PROBLEM DESCRIPTION |
Reproduce, with no changes, the line where "fluency. Train with" appears and every subsequent line of the listing, the last one included.

TASK INPUTS |
--*--
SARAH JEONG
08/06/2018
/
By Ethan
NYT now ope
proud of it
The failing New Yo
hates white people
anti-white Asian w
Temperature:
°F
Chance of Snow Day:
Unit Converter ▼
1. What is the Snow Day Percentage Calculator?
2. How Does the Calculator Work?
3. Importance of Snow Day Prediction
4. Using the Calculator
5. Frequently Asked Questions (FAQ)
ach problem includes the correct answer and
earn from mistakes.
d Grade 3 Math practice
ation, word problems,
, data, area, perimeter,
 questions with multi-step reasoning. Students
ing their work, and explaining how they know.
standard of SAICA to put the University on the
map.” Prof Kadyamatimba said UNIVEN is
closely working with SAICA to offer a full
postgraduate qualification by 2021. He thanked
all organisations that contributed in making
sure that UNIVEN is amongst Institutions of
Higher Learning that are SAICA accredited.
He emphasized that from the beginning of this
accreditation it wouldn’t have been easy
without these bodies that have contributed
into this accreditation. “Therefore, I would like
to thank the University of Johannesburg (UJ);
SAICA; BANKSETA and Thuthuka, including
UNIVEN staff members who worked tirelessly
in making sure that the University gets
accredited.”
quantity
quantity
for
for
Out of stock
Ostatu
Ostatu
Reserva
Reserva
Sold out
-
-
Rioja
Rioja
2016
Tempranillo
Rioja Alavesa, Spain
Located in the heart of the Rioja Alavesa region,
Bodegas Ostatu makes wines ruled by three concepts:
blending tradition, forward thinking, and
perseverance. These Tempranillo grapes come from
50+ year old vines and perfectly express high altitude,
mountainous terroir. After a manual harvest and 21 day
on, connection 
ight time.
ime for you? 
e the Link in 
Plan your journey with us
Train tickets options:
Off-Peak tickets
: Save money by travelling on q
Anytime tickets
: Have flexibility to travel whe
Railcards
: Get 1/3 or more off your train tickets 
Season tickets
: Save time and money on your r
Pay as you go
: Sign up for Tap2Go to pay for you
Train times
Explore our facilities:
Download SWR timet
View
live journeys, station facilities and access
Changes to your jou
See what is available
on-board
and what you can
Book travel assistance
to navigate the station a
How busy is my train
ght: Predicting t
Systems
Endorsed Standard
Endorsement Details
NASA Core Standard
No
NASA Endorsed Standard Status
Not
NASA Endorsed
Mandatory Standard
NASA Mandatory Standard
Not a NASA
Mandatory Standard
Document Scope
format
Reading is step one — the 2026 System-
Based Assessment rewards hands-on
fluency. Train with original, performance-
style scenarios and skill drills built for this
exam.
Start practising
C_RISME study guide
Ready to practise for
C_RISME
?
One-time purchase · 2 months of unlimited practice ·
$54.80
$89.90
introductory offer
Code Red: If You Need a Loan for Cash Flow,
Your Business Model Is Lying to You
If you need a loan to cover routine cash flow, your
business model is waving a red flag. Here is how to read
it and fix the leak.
--*--
WRITTEN REPLY |
fluency. Train with original, performance-
style scenarios and skill drills built for this
exam.
Start practising
C_RISME study guide
Ready to practise for
C_RISME
?
One-time purchase · 2 months of unlimited practice ·
$54.80
$89.90
introductory offer
Code Red: If You Need a Loan for Cash Flow,
Your Business Model Is Lying to You
If you need a loan to cover routine cash flow, your
business model is waving a red flag. Here is how to read
it and fix the leak.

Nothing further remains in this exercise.